The Longlist For Britain's Most Prestigious Children's Literature Award Is All-White — Again
In what can unfortunately be filed under "Not that surprising," the Carnegie Medal's 2017 longlist exclusively highlights white writers. This year, though, British artists are fighting back, calling for a boycott of the UK's oldest and most prestigious award for Young Adult and children's literature.
In its 80-year run, neither the Carnegie Medal, nor its companion award, the Kate Greenaway medal for distinguished illustration, have been awarded to a writer of color. Sure, some of have been longlisted (a few have even made it onto the short list), but none have ever won the 5,000 euro prize.
What makes the honor particularly sought after is its influence on what is ultimately carried in schools. The Carnegie is conferred by upon authors by the Chartered Institute of Library and Information Professionals (CILIP); librarians across the UK are responsible for voting on and ultimately naming the top books. According to a 2015 CILIP report, 96.7 percent of UK librarians identify as white, a number almost 10 percent higher than the rest of Britain's workforce.

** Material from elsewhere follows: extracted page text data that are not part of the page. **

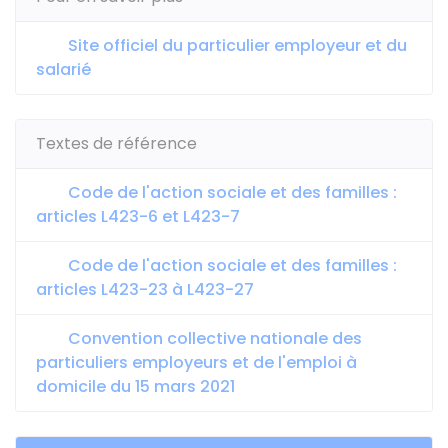
Site officiel du particulier employeur et du
salarié
Textes de référence
Code de l'action sociale et des familles :
articles L423-6 et L423-7
Code de l'action sociale et des familles :
articles L423-23 à L423-27
Convention collective nationale des
particuliers employeurs et de l'emploi à
domicile du 15 mars 2021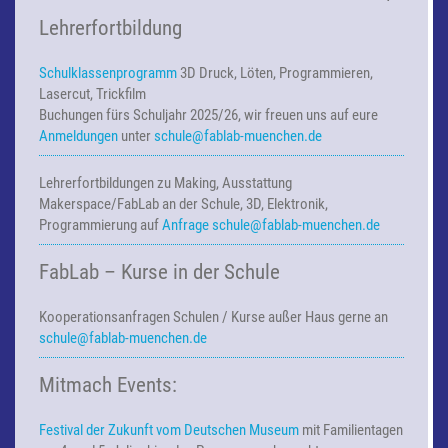
Lehrerfortbildung
Schulklassenprogramm
3D Druck, Löten, Programmieren,
Lasercut, Trickfilm
Buchungen fürs Schuljahr 2025/26, wir freuen uns auf eure
Anmeldungen
unter
schule@fablab-muenchen.de
Lehrerfortbildungen zu Making,
Ausstattung
Makerspace/FabLab an der Schule, 3D, Elektronik,
Programmierung auf
Anfrage
schule@fablab-muenchen.de
FabLab – Kurse in der Schule
Kooperationsanfragen
Schulen / Kurse außer Haus
gerne an
schule@fablab-muenchen.de
Mitmach Events:
Festival der Zukunft vom Deutschen Museum
mit Familientagen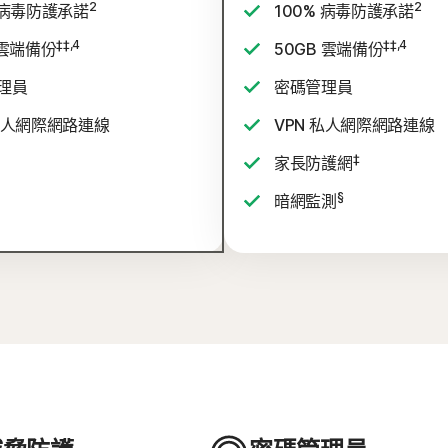
2
2
 病毒防護承諾
100% 病毒防護承諾
‡‡,4
‡‡,4
 雲端備份
50GB 雲端備份
理員
密碼管理員
 私人網際網路連線
VPN 私人網際網路連線
‡
家長防護網
§
暗網監測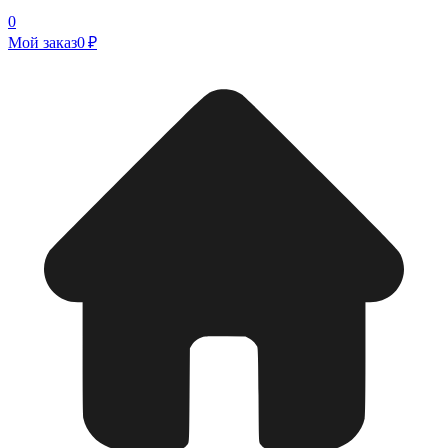
0
Мой заказ
0 ₽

As part of the purse, winners receive 500 euros worth of their book, to donate to the library of your choice. Walk into most British libraries (and in many cases, American), and you'll see a display of Carnegie medal winners. If you want your books to spark change among young readers (and honestly, children's author doesn't?), the Carnegie Medal is essentially a fast-track to doing so.
In recent years, the Carnegie medal has stoked a reputation as an award that highlights what students are actually dealing with, whether it be depression, race, refugee status, or sexuality. But despite these heavy and, frankly, diverse topics, the Carnegie medal seems to be mirroring the cultural trend so many are already familiar with: Black writers writing about Black culture are ignored, while white writers writing about Black culture are revered.
Alex Wheatle, 2016 winner of the Guardian's children fiction prize, and Sunny Singh, a prominent YA writer and founder of the recent Jhalak prize for writers of color, are leading the charge for a Carnegie medal boycott. “There has to be collective action. It cannot just BAME (Black, asian and minority ethnic) writers against it, it has to be all authors," said Singh to The Guardian. "It’s all very well for already marginalised people to do a boycott, but if you are already excluded, what difference will it make to not enter?” Wheatle, meanwhile, has instructed his publishers not to submit his next book, out in 2018, for Carnegie medal consideration.
The award's shortlist will be announced mid-March, with the winner named at an awards dinner on June 19.